(Beginning of INPUT RECORDS)

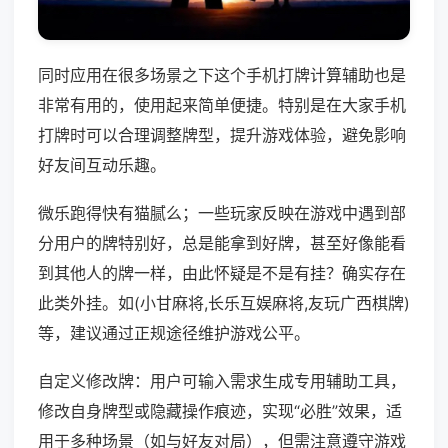
同时应用在很多场景之下这个手机打牌计算辅助也是
非常有用的，使用起来简单便捷。特别是在大家手机
打牌时可以合理调整牌型，提升游戏体验，避免影响
好友间互动乐趣。
微乐跑得快有猫腻么；一些玩家反映在游戏中遇到部
分用户的牌特别好，总是能拿到好牌，甚至好像能看
到其他人的牌一样，由此怀疑是不是有挂？确实存在
此类外挂。如(小甘麻将,长乐互娱麻将,友玩广西棋牌)
等，建议通过正规途径维护游戏公平。
自定义修改牌：用户可输入需求生成专用辅助工具，
修改自身牌型或隐藏操作痕迹，实现“必胜”效果，适
用于多种场景（如与好友对局），但需注意遵守游戏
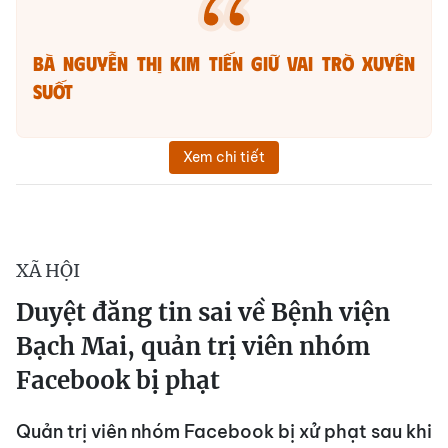
Bà Nguyễn Thị Kim Tiến giữ vai trò xuyên
suốt
Xem chi tiết
XÃ HỘI
Duyệt đăng tin sai về Bệnh viện
Bạch Mai, quản trị viên nhóm
Facebook bị phạt
Quản trị viên nhóm Facebook bị xử phạt sau khi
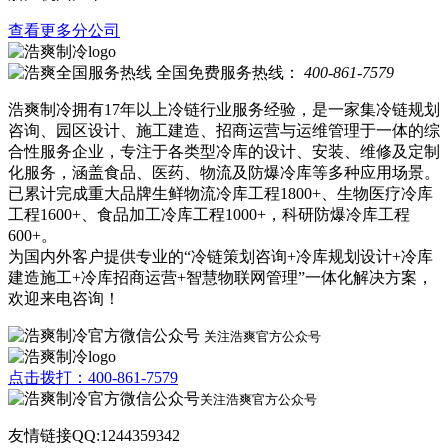
查看更多分公司
全国免费服务热线：
400-861-7579
浩爽制冷拥有17年以上冷链行业服务经验，是一家集冷链规划
咨询、园区设计、施工建造、招商运营与运维管理于一体的综
合性服务企业，专注于各类型冷库的设计、安装、维修及定制
化服务，涵盖食品、医药、物流及防爆冷库等多种应用场景。
已累计完成重大品牌生鲜物流冷库工程1800+、生物医疗冷库
工程1600+、食品加工冷库工程1000+，科研防爆冷库工程
600+。
为国内外客户提供专业的“冷链策划咨询+冷库规划设计+冷库
建造施工+冷库招商运营+智慧物联网管理”一体化解决方案，
欢迎来电咨询！
关注浩爽官方公众号
点击拨打：400-861-7579
关注浩爽官方公众号
友情链接QQ:1244359342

(End of INPUT RECORDS)

* **WORK TASK**: Return only the lines that start at the line containing "Bạch Mai, quản trị viên nhóm" and finish at the last line of the entries, exactly as written and without pictures.

* **OUTPUT BELOW**:
Bạch Mai, quản trị viên nhóm
Facebook bị phạt
Quản trị viên nhóm Facebook bị xử phạt sau khi
查看更多分公司
全国免费服务热线：
400-861-7579
浩爽制冷拥有17年以上冷链行业服务经验，是一家集冷链规划
咨询、园区设计、施工建造、招商运营与运维管理于一体的综
合性服务企业，专注于各类型冷库的设计、安装、维修及定制
化服务，涵盖食品、医药、物流及防爆冷库等多种应用场景。
已累计完成重大品牌生鲜物流冷库工程1800+、生物医疗冷库
工程1600+、食品加工冷库工程1000+，科研防爆冷库工程
600+。
为国内外客户提供专业的“冷链策划咨询+冷库规划设计+冷库
建造施工+冷库招商运营+智慧物联网管理”一体化解决方案，
欢迎来电咨询！
关注浩爽官方公众号
点击拨打：400-861-7579
关注浩爽官方公众号
友情链接QQ:1244359342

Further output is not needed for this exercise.